Running Pysolotools-Fiftyone

We will now run pysolotools-fiftyone on the data that we generated previously.

  • 🟢 Action: Execute pysolotools-fiftyone on your data
pysolotools-fiftyone <SOLO_PATH>

This will launch the fiftyone viewer in your default web browser. You should see a page similar to this:

By default all of the annotation types found in the dataset are on, which can be quite overwhelming visually. We can turn them off by clicking off the bbox and semantic labels under the LABELS tab on the left side column.

  • 🟢 Action: Turn off visible annotations by clicking of the bbox and semantic labels

There will be a tile for each generated frame of your dataset. You can zoom in on a single frame by clicking the tile on the page.

  • 🟢 Action: Click the tile in the upper left corner to zoom in on the first frame of the dataset

We will now look at the results of the individual Labelers by turning the labels back on. The first one we will look at is the results of the 2D bounding box Labeler.

2D Bounding Box Labeler

The 2D bounding box Labeler shows the bounding boxes and label names of all of the labeled foreground objects in the frame. You can get even more granular information about a labeled object by hovering your mousing pointer over its box. This will provide metadata information including label id, instance id, and visible pixels.
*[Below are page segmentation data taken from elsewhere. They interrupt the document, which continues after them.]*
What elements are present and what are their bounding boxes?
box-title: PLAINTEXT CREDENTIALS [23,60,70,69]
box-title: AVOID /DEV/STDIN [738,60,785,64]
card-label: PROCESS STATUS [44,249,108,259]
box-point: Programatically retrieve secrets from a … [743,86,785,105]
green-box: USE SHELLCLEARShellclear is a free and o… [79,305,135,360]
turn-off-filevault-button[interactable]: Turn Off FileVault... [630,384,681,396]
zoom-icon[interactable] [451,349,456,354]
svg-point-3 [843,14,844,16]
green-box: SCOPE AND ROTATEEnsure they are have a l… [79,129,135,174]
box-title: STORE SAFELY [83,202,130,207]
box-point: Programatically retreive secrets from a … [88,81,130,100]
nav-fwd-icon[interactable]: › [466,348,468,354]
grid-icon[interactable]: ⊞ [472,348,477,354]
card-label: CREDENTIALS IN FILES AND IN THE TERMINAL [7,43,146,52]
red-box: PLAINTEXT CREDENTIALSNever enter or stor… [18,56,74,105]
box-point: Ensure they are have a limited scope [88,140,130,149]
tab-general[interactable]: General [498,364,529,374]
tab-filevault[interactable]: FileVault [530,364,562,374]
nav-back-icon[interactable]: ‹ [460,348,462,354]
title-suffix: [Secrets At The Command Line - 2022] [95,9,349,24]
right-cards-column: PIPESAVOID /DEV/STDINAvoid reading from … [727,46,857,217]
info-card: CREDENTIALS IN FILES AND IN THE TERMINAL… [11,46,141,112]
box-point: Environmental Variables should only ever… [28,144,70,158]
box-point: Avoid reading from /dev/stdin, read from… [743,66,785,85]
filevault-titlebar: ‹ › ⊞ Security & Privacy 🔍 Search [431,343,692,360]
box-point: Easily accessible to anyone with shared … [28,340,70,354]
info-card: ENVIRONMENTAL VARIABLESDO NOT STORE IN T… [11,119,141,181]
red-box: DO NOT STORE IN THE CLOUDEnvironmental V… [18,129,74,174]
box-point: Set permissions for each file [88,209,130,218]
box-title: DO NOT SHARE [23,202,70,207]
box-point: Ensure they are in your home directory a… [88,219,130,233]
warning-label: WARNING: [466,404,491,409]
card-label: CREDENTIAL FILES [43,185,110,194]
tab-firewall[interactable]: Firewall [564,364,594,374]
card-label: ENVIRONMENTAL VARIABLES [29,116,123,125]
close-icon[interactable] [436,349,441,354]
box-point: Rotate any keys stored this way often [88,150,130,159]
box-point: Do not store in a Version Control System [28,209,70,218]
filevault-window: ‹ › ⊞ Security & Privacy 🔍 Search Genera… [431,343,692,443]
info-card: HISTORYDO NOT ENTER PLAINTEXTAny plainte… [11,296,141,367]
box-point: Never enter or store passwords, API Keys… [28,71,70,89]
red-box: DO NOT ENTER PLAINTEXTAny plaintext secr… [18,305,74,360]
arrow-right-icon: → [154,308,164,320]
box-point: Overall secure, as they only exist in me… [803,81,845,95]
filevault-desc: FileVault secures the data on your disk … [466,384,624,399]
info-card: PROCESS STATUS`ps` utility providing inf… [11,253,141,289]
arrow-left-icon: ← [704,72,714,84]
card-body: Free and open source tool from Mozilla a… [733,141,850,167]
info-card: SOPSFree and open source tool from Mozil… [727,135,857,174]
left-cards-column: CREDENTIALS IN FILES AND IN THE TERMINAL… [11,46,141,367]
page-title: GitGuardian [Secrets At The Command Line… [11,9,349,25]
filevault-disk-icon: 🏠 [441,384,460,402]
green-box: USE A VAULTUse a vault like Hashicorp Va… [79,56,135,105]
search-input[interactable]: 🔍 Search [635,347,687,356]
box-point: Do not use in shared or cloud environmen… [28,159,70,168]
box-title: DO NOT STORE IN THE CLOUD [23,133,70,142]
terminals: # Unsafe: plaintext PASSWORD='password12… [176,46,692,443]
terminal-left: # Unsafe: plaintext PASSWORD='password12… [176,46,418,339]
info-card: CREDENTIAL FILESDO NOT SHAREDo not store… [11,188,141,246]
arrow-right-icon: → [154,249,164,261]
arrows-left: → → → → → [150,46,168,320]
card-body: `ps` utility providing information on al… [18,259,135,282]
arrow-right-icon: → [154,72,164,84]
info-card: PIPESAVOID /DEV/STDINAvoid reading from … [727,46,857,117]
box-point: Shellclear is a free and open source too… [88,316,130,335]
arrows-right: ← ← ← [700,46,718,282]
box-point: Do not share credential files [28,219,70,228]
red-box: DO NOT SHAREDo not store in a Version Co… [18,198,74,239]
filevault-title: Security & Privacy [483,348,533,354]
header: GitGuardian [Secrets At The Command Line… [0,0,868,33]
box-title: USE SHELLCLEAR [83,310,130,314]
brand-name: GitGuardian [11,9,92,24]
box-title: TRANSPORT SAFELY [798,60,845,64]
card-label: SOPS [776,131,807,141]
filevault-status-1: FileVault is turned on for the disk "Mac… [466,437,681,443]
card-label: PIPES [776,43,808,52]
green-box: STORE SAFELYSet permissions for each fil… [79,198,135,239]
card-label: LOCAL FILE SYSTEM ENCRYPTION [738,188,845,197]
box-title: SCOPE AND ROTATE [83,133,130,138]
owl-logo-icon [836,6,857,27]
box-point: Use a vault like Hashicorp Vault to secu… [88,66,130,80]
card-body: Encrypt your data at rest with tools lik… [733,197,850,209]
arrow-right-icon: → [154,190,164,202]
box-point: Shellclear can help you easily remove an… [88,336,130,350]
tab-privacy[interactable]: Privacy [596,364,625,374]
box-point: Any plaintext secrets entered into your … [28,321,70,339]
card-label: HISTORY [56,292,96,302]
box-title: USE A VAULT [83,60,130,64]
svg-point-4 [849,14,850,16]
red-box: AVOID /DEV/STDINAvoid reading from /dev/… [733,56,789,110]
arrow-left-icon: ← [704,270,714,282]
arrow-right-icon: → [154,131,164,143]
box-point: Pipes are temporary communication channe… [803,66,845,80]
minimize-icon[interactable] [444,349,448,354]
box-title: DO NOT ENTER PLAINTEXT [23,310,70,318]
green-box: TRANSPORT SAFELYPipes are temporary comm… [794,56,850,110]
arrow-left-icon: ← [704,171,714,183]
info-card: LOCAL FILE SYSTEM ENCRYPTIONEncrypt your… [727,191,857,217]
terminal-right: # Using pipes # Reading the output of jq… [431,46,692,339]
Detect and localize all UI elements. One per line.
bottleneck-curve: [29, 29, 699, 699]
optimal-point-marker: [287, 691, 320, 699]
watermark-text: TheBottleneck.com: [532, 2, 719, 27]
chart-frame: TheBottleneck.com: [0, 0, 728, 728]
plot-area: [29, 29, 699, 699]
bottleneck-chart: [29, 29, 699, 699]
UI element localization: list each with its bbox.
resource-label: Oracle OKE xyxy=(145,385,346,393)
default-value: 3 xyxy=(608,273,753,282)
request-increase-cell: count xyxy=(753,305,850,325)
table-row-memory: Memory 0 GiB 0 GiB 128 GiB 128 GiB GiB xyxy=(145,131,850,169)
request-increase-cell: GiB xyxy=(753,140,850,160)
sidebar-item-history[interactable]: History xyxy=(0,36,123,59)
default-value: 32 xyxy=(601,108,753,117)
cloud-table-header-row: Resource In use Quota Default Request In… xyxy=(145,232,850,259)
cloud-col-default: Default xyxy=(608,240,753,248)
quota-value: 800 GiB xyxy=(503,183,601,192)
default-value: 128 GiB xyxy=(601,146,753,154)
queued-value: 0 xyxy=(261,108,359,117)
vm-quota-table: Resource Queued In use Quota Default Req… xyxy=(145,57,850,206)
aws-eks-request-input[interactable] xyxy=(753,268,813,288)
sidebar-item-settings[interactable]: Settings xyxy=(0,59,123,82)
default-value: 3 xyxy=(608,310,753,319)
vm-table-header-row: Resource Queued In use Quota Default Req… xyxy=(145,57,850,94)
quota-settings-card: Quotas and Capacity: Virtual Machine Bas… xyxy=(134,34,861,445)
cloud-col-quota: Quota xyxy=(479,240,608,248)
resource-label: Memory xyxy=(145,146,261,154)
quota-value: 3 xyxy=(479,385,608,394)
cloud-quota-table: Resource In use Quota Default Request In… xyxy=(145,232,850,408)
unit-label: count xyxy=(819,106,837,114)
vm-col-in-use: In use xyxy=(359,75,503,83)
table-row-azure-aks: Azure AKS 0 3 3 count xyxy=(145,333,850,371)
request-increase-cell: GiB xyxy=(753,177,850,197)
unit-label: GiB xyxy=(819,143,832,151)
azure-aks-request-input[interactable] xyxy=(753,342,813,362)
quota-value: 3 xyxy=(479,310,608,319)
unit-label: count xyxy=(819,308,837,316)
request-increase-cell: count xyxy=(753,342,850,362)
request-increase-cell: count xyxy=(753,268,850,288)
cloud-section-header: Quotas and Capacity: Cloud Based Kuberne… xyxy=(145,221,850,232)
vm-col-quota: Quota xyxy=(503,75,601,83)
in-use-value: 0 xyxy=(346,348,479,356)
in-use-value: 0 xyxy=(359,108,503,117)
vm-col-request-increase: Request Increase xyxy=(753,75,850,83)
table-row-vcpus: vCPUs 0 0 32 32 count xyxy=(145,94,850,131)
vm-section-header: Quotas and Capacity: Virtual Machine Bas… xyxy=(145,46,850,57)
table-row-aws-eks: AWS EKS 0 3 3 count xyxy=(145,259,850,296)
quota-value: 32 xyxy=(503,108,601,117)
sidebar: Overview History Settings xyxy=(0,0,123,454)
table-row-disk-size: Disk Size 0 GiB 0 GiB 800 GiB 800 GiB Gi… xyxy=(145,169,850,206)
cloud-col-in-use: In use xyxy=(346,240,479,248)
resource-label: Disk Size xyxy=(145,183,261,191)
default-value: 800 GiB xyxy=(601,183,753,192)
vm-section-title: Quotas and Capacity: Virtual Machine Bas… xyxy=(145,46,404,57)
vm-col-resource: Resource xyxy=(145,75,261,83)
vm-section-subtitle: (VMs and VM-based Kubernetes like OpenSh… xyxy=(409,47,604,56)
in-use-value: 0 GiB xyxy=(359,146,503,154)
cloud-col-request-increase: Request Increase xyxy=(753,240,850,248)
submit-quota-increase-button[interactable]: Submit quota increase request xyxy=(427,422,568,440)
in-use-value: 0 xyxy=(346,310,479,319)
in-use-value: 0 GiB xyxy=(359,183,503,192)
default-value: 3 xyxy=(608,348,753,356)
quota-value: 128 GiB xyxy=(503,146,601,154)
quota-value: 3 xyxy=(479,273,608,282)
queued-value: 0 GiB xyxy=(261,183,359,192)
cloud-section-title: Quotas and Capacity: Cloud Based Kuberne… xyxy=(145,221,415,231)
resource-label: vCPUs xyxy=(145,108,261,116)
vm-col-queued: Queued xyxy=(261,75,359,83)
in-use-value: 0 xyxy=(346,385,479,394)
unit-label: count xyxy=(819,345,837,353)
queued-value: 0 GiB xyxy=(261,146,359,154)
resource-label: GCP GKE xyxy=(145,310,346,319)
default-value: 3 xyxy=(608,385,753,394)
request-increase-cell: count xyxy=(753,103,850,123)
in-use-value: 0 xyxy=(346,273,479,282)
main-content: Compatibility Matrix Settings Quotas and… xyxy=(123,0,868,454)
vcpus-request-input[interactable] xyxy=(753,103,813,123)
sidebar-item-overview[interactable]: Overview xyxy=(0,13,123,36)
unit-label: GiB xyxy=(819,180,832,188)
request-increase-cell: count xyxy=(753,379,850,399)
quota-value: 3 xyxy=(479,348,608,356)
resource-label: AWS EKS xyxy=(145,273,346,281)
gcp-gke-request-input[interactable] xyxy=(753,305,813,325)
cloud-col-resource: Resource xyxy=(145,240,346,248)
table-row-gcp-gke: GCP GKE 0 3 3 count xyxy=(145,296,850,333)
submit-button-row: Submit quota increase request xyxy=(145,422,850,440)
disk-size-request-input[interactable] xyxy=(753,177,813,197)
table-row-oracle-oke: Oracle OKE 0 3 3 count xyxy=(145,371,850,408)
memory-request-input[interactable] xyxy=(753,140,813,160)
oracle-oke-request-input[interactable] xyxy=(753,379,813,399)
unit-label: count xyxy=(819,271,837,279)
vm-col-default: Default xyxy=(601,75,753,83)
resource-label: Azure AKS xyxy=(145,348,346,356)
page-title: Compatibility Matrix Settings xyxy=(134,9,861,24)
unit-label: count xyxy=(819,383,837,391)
Other information could be included in this pop-up depending on which Labelers were active during dataset generation.

  • 🟢 Action: Enable the bbox Labeler by clicking the check box next to its name under the LABELS tab on the right side of the screen

Semantic Segmentation Labeler

The semantic segmentation Labeler shows the identified types of objects by drawing each class of object with a color. These colors can be darkened by moving the slider found in the settings gear icon.

  • 🟢 Action: Enable the semantic Labeler and disable the bbox Labeler by clicking the check box next to their names under the LABELS tab on the right side of the screen

In this tutorial we only looked at the 2D bounding box and semantic segmentation Labelers. The fiftyone viewer; however, supports all of the current Perception Labeler types including: 2D bounding box, 3DF bounding box, instance & semantic segmentation, keypoints, occlusion, depth, normals, and pixel position Labelers.